Le quignon qu’il émiette sur la crête des poules est une offrande à sa terre. Un rayon de soleil le sacre. Une murette suffit à sa majesté.

Sur les hauteurs du village, chaque jour assis là, il règne sur une basse-cour vagabonde picorant à ses pieds. Un chat s’en mêle, que le pain ne concerne pas et qui interroge quand même, les yeux levés sur le visage d’une énigme familière.

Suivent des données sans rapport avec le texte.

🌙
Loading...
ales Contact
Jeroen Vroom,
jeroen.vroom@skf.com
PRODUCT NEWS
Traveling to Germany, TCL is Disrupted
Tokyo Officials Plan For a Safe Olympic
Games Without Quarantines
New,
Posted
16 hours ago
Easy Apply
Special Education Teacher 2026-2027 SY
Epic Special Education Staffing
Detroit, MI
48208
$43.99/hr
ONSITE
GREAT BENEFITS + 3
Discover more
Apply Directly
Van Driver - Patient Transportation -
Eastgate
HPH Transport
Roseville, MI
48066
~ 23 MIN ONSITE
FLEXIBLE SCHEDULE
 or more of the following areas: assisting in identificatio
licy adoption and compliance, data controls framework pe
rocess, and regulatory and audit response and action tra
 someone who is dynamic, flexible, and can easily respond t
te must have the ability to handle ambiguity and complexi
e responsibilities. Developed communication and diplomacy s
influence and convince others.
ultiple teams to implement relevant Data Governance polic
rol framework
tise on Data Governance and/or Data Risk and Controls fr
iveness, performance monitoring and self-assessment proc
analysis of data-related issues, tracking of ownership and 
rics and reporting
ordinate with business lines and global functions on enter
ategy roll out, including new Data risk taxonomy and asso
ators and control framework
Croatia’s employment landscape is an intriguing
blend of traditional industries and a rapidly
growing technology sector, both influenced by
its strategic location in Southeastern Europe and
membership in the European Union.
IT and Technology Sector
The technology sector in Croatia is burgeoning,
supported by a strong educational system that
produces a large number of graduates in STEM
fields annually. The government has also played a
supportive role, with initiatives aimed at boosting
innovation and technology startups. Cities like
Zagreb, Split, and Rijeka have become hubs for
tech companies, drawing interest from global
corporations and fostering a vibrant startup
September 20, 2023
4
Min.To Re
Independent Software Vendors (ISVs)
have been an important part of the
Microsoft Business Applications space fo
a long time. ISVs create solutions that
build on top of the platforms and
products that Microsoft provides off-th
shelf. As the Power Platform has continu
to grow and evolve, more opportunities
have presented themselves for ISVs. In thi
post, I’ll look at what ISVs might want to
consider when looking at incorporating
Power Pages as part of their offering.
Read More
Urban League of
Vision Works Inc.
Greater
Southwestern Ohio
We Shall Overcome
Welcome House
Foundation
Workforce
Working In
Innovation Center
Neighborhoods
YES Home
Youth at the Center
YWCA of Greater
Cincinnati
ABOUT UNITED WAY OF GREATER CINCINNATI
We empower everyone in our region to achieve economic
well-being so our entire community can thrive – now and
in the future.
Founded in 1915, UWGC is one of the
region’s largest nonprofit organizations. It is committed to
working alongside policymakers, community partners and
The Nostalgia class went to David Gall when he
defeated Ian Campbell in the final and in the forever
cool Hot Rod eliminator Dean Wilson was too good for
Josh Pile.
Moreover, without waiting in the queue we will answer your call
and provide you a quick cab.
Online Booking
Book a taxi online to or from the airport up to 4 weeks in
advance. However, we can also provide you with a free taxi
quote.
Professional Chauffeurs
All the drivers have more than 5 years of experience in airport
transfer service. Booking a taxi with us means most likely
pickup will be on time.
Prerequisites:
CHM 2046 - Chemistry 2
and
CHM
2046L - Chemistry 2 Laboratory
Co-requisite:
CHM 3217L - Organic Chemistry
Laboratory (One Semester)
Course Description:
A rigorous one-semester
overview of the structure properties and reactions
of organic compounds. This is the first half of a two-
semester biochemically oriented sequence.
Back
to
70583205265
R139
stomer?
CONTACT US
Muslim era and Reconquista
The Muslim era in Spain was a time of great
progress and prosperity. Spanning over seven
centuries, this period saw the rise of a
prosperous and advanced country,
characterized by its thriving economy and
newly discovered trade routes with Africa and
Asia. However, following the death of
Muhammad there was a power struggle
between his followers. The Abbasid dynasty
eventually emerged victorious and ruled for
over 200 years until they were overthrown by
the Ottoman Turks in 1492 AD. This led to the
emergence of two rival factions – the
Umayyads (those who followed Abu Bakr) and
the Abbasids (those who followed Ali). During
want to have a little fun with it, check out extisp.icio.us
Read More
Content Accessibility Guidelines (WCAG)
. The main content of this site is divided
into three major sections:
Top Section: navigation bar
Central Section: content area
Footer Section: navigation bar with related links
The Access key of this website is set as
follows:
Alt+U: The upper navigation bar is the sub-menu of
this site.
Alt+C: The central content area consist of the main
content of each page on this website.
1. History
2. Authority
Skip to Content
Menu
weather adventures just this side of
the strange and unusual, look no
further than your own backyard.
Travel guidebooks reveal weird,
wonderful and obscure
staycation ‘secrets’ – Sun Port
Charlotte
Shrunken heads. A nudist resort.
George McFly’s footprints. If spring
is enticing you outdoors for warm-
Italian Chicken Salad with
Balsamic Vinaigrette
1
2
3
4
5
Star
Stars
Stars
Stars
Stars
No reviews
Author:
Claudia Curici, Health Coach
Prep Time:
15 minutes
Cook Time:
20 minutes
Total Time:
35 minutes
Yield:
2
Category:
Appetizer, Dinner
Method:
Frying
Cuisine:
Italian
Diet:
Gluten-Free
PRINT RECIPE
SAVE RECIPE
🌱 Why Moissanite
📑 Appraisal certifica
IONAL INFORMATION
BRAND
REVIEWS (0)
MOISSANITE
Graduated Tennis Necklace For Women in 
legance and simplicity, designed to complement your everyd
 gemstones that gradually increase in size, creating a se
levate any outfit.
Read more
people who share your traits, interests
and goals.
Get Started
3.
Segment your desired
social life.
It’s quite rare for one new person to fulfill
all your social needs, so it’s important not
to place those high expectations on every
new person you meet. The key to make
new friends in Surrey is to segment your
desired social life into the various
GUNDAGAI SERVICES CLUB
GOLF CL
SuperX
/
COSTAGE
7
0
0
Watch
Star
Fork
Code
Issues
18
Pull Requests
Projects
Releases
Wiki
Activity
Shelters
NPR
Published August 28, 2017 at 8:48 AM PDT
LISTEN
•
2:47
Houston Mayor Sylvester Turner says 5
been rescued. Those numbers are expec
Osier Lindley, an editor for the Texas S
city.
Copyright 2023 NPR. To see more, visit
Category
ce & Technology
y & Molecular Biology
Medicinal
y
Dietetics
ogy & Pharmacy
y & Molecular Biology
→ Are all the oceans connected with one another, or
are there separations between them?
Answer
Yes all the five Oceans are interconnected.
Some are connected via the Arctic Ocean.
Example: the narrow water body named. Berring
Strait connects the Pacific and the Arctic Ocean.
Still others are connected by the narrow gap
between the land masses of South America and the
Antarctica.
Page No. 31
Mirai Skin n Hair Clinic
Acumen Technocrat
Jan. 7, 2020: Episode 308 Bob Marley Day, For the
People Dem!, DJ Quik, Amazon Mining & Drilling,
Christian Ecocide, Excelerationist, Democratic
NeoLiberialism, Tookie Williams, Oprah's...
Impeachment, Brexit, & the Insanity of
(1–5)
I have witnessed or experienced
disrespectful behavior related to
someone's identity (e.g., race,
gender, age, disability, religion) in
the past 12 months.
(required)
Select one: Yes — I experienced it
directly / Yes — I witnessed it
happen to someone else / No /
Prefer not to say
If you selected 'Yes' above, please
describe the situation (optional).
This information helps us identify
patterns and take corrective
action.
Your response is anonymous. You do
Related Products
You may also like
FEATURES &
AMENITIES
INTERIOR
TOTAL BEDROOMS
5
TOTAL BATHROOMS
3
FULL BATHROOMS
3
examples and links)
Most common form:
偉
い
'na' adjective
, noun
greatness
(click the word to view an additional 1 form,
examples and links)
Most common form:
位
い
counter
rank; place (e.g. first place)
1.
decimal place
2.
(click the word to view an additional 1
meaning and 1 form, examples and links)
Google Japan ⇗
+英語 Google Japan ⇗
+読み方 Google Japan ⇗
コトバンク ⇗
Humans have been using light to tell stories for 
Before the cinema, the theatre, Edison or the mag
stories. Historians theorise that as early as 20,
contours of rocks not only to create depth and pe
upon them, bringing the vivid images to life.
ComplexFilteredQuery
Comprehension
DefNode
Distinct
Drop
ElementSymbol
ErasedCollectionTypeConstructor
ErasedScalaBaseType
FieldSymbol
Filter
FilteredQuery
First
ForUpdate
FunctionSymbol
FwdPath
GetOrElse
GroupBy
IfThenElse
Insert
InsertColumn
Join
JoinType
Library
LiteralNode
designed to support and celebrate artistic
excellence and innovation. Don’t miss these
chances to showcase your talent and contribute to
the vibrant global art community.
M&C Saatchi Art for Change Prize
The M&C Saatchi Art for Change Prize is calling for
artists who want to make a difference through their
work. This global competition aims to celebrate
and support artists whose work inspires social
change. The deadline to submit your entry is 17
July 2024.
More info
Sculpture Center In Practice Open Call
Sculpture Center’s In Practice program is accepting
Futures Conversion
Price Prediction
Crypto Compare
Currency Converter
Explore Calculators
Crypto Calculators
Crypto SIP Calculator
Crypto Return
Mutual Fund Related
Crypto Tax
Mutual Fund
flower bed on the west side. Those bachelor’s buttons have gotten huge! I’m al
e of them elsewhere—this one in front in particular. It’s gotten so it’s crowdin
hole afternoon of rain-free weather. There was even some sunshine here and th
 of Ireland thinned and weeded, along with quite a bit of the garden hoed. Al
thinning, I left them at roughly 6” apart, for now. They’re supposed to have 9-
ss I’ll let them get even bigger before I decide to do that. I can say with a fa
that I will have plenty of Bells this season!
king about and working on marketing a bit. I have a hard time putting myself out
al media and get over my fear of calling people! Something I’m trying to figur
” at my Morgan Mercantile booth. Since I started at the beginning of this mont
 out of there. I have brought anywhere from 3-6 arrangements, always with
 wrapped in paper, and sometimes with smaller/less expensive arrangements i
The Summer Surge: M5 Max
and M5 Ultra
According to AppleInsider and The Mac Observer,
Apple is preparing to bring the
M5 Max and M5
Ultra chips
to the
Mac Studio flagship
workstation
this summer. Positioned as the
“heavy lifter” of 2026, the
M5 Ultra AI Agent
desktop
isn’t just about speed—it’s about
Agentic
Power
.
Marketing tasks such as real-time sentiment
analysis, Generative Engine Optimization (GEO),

Méticuleusement, l’homme distribue les grains de lumière. Ce geste suffit à sa paix, et l’attente des bêtes. Dans son dos, les vieux murs l’approuvent.

Michel Baglin
Sur une photographie de Jean Dieuzaide
L’Ami des bêtes

 

C’est donc un village de Sardaigne, une ruelle pavée de fraîcheur dans l’été.
Mais ce pourrait être n’importe où pourvu qu’y monte un éloge de la lenteur,
que les grumeaux des murs de torchis, les crépis, les lézardes y apprivoisent le jour,
qu’une vieille tour y glorifie le ciel chauffé à blanc.
N’importe où pourvu qu’un âne y passe en liberté,
que sous un porche des gosses croient rire et s’ennuyer quand toute vie se réfugie à l’ombre des regards, dans le puits noir de leurs yeux.
N’importe où dans le monde oublié des humbles, pourvu que le soleil y soit donné avec la pauvreté,
que les fillettes suspendent tressage et confidences pour interroger ce qui vient à elles du fond de la ruelle,
tandis qu’une femme accoudée à sa fenêtre veille ce pétrin de la lumière où lève la pâte du désir,
l’impatience,
l’attente dont les petits drapeaux sont une guirlande de linge qui sèche.

Michel Baglin
Sur une photographie de Jean Dieuzaide - Castelsardo

 

Ardoise


Vous vous rappelez l’épicerie du bourg…

On allait y chercher le nécessaire :
La boîte d’allumettes, le sucre, le sel,
Le vin, le fromage, le gaz et le lait,
L’orange et le citron, le journal et le pain.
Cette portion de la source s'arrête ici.